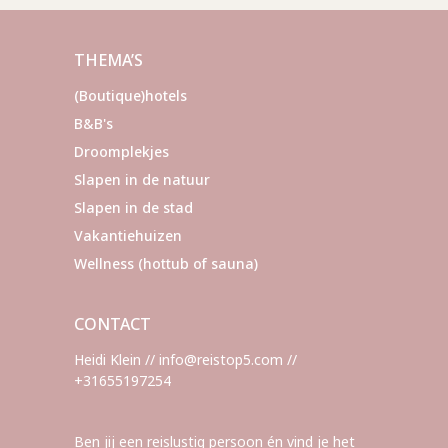
THEMA’S
(Boutique)hotels
B&B's
Droomplekjes
Slapen in de natuur
Slapen in de stad
Vakantiehuizen
Wellness (hottub of sauna)
CONTACT
Heidi Klein // info@reistop5.com //
+31655197254
Ben jij een reislustig persoon én vind je het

++++

> _What to work on_
Leave out the pictures, then copy all the remaining text in the records exactly.

> _Solution to this task_
THEMA’S
(Boutique)hotels
B&B's
Droomplekjes
Slapen in de natuur
Slapen in de stad
Vakantiehuizen
Wellness (hottub of sauna)
CONTACT
Heidi Klein // info@reistop5.com //
+31655197254
Ben jij een reislustig persoon én vind je het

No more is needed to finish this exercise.